Puas beristirahat perjalanan dilanjutkan bergowes ria menuju ujung dari desa Cikurai dengan melintasi Jembatan Cidanau (Jembatan Paris) yang legendaris. Disini kami sempat mengkudeta jembatan selama beberapa menit untuk berfoto ria. Untung saja pengendara motor yang melintas memaklumi dan tidak marah kepada kami.



Etafe ke 4 Jl. Raya Padarincang Anyer – Cinangka Anyer – Cilegon kami lalui dengan sisa – sisa tenaga yang ada. Dan seperti bisa Oppa Ketut yang badannya terbuat dari Otot semua langsung On Fire bergowes di etafe ini untuk tiba di rumah idaman Pukul 17:30 (Luarrrrrrr Biasaaaaa). Sisa kami ber 6 dengan sekuat tenaga bergowes pelan namun pasti menuju rumah idaman masing –masing dengan bergowes beriringan. Ditengah perjalanan kami berhenti sejenak untuk menunaikan Ibadah Shalat Ashar. Sesampainya di pertigaan Cinangka kami kembali urunan untuk membeli beberpa botol air mineral. Ditengah perjalanan Om Mull memutuskan untuk berhenti kembali demi merasakan segarnya buah kelapa muda (Thanks to Pak Asep yang sudah traktir)..... Setelah puas beristirahat disini gowes pun dilanjutkan untuk kembali ke rumah. Sesekali kami harus berhenti karena tubuh ini sudah hampir mencapai batas kemampuannya (pantat rasanya seperti dipanggang sangat panas). Dan...... Akhirnya dengan perjuangan yang sangat panjang kami pun rata – rata sampai di rumah Pukul 19:00 (88 KM). Kecuali Abah Budi yang rumahnya nan jauh di Serang dengan jarak tempuh hampir 100 KM.

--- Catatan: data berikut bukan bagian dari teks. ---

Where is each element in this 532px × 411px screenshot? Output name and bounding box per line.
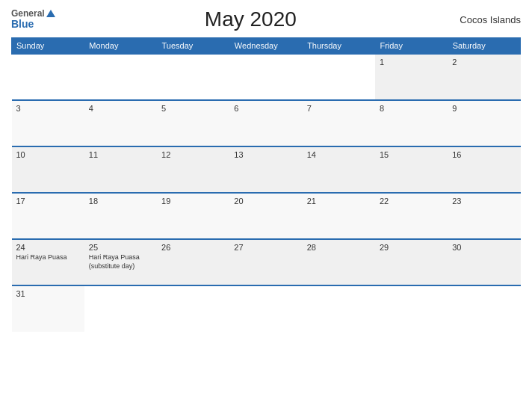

“Hidup memang soal keberanian menghadapi yang tanda tanya” (GIE). Sadar akan kemampuan diri saya secara pribadi menyatakan bahwa Gowes Rawa Danau Session 3 ini merupakan gowes saya yang terakhir untuk rute ini. Tongkat estafet rute ini saya serahkan kepada mereka yang jiwanya masih muda, masih membara (Mas Taufik dan Mas Diki). Rute ini menyajikan banyak hal : Pertemanan, Keberanian, Pengetahuan, Sosial, Cinta akan Alam, & Kepedulian. 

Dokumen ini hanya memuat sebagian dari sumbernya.